Linnen writes "CNET News.com writer Anne Broache reports that the head of the US Copyright Office considers the DCMA to be an important tool for copyright owners. '"I'm not ready to dump the anticircumvention," [Register of Copyrights Marybeth Peters] said in response to a question from an audience member who suggested as much. "I think that's a really important part of our copyright owners' quiver of arrows to defend themselves." The law also requires that the Copyright Office meets periodically to decide whether it's necessary to specify narrow exemptions to the so-called anticircumvention rules. (Last year, the government decided it's lawful to unlock a cell phone's firmware for the purpose of switching carriers and to crack copy protection on audiovisual works to test for security flaws or vulnerabilities.)'"

3 of 224 comments (clear)

  1. It gets worse. by khasim · · Score: 4, Informative
    From TFA:

    "It does bring attention to certain activities that maybe aren't so great," said the self-proclaimed "Luddite," who confessed she doesn't even have a computer at home. "In hindsight, maybe that's not such a bad thing."

    And this person is in charge of copyrights?

    You know, there's a HUGE difference between a book and a DVD.
  2. Unintended Consequences by Jane+Q.+Public · · Score: 5, Informative

    If you want a partial list of how the DMCA has been abused, and other damages it has done even when it was not being abused, visit eff.org and find their report "DMCA: Unintended Consequences". Everybody should visit the site regularly, anyway.

    I might disagree with the EFF in one respect, though: I do not believe that ALL the negative (from a consumer point of view) consequences were unintended. On the contrary, I think that industry lobbied Congress to put some of those provisions in there, with full knowledge of what it would do.

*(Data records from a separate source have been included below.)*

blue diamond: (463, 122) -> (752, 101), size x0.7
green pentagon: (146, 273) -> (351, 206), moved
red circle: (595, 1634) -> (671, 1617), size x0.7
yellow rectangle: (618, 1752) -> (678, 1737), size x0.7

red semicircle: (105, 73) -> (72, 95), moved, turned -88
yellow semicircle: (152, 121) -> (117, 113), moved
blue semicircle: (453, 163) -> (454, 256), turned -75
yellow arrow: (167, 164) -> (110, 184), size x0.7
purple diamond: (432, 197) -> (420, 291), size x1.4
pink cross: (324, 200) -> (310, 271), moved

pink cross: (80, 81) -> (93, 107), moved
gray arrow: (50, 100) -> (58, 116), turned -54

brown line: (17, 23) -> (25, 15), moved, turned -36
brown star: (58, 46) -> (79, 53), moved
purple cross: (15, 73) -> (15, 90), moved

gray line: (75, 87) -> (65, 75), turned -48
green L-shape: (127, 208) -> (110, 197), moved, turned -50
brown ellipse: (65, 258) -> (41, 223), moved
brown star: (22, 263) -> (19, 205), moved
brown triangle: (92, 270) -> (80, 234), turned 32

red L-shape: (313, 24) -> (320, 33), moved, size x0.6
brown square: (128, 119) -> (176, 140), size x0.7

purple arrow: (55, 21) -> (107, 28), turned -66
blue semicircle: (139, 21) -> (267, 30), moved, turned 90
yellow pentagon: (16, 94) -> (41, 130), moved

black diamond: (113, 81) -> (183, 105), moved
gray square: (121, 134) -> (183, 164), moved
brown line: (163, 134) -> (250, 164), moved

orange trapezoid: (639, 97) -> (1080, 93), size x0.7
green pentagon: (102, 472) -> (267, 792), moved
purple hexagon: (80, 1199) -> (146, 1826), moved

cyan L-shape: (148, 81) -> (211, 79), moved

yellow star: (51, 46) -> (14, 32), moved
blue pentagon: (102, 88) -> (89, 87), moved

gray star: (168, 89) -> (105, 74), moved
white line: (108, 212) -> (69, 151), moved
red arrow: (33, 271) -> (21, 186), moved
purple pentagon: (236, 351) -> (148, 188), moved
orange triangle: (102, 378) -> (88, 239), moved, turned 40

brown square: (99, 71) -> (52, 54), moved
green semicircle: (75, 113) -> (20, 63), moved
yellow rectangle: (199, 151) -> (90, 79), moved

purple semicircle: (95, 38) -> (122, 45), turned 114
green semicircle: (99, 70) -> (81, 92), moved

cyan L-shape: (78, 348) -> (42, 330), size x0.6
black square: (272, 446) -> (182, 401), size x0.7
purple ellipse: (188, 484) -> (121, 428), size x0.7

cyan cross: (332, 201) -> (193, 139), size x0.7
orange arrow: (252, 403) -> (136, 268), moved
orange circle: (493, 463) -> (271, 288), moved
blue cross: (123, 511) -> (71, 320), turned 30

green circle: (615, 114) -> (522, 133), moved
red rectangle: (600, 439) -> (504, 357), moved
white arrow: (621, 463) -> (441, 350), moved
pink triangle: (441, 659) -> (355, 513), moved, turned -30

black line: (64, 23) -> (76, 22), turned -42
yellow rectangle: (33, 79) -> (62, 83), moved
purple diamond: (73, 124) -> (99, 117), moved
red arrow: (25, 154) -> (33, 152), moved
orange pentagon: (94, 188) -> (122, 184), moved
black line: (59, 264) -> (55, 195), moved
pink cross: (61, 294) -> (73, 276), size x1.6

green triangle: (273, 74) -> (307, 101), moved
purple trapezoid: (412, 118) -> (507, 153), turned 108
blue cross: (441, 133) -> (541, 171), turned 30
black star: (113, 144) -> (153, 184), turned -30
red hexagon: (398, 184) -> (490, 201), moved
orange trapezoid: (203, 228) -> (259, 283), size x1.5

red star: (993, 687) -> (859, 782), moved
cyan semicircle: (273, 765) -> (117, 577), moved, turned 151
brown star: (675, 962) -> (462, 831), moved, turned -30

  3. Re:stupid slashdot 'editors' by Guanix · · Score: 4, Informative
    "Registrar" would make more sense, but check out this provision of the copyright code (17 U.S.C. 701):

    All administrative functions and duties under this title, except as otherwise specified, are the responsibility of the Register of Copyrights as director of the Copyright Office of the Library of Congress. The Register of Copyrights, together with the subordinate officers and employees of the Copyright Office, shall be appointed by the Librarian of Congress, and shall act under the Librarian's general direction and supervision.
    So it seems that the copyright act itself refers to her as the Register of Copyrights. The Oxford English Dictionary contains this use as "register, n. 2":

    a. The keeper of a register; a REGISTRAR. (In common use c 1580-1800.)